Start of Listed entries

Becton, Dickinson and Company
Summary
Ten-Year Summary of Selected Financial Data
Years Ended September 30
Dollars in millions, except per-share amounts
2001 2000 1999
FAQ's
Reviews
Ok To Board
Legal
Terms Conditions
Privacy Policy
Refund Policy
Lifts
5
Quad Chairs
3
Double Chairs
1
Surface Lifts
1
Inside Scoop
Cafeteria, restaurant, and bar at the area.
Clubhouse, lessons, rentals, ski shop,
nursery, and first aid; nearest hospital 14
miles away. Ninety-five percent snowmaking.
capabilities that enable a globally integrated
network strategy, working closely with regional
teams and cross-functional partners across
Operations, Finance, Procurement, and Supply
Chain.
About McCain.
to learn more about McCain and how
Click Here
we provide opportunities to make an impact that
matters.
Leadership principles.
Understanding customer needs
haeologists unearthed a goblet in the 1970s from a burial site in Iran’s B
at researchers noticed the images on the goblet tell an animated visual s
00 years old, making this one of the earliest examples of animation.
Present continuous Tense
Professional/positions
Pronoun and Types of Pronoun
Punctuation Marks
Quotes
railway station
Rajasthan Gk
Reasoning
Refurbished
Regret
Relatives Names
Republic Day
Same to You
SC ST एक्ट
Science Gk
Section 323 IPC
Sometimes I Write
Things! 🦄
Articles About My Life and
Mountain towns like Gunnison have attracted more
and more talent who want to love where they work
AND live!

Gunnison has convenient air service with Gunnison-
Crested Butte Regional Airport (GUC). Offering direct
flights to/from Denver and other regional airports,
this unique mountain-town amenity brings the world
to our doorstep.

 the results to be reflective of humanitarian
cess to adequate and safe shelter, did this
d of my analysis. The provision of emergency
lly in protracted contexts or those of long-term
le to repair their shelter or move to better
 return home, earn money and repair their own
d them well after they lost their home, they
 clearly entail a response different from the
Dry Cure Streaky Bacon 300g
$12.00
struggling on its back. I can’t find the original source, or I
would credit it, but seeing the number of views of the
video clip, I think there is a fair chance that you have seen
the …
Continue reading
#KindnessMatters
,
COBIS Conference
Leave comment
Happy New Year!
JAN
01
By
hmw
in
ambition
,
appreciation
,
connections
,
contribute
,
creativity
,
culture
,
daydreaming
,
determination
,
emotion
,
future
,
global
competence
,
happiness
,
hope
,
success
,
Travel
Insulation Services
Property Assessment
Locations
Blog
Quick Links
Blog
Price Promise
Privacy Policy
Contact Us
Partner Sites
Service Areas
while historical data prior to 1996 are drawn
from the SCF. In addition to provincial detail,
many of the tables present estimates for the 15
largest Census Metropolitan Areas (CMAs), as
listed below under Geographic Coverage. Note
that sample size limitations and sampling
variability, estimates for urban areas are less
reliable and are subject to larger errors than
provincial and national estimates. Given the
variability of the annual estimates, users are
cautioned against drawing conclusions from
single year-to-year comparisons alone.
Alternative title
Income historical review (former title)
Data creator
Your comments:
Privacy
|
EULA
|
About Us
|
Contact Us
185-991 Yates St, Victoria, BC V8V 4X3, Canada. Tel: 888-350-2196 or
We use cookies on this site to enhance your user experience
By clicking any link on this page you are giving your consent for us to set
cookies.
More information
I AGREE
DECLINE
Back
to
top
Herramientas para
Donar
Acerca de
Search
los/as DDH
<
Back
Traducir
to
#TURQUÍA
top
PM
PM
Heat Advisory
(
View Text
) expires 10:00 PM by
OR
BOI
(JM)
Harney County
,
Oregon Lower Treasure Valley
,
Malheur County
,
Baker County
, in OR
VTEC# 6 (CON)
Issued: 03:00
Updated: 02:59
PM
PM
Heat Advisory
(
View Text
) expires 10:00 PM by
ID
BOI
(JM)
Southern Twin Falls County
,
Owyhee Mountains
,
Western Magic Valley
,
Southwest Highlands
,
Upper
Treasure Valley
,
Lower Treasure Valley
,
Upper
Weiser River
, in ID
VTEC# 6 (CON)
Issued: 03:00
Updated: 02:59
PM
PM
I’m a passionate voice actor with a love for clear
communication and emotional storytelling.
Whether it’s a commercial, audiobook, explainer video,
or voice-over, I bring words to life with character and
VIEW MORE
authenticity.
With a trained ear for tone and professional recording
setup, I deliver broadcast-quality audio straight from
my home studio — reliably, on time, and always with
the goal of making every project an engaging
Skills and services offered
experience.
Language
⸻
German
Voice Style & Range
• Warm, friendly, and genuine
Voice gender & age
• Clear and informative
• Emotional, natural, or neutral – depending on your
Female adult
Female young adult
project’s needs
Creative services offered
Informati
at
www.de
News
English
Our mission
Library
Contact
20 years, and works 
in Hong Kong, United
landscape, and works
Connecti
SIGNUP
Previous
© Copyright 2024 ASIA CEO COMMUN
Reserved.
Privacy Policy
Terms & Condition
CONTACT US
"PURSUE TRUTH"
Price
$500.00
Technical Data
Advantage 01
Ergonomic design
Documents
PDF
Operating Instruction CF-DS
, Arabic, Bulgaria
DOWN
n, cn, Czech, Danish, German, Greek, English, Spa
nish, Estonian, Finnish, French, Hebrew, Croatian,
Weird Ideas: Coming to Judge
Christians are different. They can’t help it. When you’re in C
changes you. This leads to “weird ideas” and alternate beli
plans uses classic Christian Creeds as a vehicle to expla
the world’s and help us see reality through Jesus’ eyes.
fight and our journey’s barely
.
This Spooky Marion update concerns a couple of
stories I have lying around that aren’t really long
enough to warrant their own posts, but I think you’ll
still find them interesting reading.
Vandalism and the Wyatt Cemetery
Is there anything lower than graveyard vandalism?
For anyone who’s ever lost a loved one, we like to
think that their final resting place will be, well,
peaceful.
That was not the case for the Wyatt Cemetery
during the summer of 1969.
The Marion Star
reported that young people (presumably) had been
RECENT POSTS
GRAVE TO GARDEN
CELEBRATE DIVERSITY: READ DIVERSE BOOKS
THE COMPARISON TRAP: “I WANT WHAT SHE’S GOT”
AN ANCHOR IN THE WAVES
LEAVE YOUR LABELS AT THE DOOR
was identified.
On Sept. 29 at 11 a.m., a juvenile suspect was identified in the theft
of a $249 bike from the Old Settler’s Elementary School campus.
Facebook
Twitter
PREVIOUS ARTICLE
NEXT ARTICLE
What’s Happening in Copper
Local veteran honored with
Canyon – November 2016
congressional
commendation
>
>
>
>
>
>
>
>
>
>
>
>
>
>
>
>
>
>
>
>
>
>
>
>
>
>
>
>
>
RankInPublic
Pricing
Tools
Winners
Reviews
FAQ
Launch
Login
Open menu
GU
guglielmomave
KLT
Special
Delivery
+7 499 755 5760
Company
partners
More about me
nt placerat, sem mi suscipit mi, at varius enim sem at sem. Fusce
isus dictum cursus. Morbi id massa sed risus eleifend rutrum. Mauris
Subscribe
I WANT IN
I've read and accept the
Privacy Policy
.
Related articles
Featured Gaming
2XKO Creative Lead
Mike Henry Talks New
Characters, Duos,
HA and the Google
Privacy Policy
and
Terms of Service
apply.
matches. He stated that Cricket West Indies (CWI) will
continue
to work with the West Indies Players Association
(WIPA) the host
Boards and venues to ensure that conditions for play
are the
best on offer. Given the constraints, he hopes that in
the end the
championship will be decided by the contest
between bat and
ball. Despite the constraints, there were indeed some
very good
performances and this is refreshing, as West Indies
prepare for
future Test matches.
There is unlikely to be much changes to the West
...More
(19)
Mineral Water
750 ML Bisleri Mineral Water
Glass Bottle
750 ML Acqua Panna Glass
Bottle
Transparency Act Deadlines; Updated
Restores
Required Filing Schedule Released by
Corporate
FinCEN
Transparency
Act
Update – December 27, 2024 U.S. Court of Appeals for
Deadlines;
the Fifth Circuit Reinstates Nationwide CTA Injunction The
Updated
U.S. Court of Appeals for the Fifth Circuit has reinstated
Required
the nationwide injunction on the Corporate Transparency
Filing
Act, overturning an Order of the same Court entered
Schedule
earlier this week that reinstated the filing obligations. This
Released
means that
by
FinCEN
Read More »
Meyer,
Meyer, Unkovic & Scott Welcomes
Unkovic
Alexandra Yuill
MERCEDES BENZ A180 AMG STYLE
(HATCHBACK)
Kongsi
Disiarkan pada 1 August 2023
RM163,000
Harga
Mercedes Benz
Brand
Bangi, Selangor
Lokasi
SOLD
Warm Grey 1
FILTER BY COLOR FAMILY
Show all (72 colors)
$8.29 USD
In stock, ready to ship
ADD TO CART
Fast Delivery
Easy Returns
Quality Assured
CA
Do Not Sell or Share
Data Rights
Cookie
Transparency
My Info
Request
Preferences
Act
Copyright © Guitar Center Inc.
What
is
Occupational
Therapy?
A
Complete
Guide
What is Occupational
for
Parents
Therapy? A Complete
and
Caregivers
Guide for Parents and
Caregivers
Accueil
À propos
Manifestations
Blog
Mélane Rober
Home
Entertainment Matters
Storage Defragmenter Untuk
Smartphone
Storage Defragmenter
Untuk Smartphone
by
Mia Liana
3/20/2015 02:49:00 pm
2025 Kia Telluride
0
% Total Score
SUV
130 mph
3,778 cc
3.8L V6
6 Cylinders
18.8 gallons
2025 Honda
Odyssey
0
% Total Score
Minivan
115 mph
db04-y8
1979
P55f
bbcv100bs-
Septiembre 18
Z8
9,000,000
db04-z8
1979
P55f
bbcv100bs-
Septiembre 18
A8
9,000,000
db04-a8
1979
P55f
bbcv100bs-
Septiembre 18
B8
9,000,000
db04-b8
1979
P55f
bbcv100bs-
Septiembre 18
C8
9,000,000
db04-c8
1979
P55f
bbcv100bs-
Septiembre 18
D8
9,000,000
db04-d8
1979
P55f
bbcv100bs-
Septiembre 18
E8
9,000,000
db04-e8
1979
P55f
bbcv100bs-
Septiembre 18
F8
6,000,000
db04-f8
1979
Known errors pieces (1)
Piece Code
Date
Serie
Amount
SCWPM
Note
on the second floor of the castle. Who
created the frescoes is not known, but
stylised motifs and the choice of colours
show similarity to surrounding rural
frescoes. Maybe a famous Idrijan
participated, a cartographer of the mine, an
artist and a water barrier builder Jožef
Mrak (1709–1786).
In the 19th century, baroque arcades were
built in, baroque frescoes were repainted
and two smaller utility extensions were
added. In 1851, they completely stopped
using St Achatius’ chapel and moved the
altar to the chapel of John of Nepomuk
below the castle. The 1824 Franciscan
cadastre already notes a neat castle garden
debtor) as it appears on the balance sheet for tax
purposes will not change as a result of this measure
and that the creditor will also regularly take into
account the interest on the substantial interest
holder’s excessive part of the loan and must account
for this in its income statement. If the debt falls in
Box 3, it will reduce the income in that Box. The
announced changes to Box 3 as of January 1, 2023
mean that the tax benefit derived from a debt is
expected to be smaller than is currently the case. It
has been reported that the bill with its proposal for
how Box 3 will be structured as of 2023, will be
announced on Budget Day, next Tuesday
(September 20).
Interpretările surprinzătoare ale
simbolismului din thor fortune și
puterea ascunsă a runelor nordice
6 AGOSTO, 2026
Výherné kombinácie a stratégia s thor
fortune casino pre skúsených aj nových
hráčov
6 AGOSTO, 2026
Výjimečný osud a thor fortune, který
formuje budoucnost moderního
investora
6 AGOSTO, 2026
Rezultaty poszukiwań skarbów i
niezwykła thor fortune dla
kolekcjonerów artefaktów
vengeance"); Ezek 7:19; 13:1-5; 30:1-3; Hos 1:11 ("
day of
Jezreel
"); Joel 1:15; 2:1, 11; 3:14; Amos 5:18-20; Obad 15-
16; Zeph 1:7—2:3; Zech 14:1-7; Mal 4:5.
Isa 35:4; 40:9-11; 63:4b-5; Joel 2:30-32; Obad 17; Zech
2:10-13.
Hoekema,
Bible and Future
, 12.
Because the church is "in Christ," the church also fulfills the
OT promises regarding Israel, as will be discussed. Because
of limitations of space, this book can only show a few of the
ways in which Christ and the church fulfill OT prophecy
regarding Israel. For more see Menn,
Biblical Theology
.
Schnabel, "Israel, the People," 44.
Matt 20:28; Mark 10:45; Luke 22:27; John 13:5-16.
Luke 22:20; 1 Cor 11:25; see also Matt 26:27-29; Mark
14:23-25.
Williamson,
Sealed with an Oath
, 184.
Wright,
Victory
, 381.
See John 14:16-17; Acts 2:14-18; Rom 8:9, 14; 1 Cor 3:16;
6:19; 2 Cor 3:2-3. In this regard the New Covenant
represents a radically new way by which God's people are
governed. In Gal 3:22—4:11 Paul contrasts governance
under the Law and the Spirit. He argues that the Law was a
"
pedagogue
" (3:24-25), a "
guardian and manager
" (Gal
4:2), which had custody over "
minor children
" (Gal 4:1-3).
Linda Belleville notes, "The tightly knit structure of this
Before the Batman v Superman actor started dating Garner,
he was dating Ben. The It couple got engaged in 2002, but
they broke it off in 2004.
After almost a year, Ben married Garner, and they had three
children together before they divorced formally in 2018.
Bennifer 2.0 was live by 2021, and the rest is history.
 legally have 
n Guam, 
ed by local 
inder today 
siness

End of Listed entries

▸ Task details
The required output is the exact run of lines from the beginning of the records to the line with "return home, earn money and repair their own", that line included.

▸ Solution below
Becton, Dickinson and Company
Summary
Ten-Year Summary of Selected Financial Data
Years Ended September 30
Dollars in millions, except per-share amounts
2001 2000 1999
FAQ's
Reviews
Ok To Board
Legal
Terms Conditions
Privacy Policy
Refund Policy
Lifts
5
Quad Chairs
3
Double Chairs
1
Surface Lifts
1
Inside Scoop
Cafeteria, restaurant, and bar at the area.
Clubhouse, lessons, rentals, ski shop,
nursery, and first aid; nearest hospital 14
miles away. Ninety-five percent snowmaking.
capabilities that enable a globally integrated
network strategy, working closely with regional
teams and cross-functional partners across
Operations, Finance, Procurement, and Supply
Chain.
About McCain.
to learn more about McCain and how
Click Here
we provide opportunities to make an impact that
matters.
Leadership principles.
Understanding customer needs
haeologists unearthed a goblet in the 1970s from a burial site in Iran’s B
at researchers noticed the images on the goblet tell an animated visual s
00 years old, making this one of the earliest examples of animation.
Present continuous Tense
Professional/positions
Pronoun and Types of Pronoun
Punctuation Marks
Quotes
railway station
Rajasthan Gk
Reasoning
Refurbished
Regret
Relatives Names
Republic Day
Same to You
SC ST एक्ट
Science Gk
Section 323 IPC
Sometimes I Write
Things! 🦄
Articles About My Life and
Mountain towns like Gunnison have attracted more
and more talent who want to love where they work
AND live!

Gunnison has convenient air service with Gunnison-
Crested Butte Regional Airport (GUC). Offering direct
flights to/from Denver and other regional airports,
this unique mountain-town amenity brings the world
to our doorstep.

 the results to be reflective of humanitarian
cess to adequate and safe shelter, did this
d of my analysis. The provision of emergency
lly in protracted contexts or those of long-term
le to repair their shelter or move to better
 return home, earn money and repair their own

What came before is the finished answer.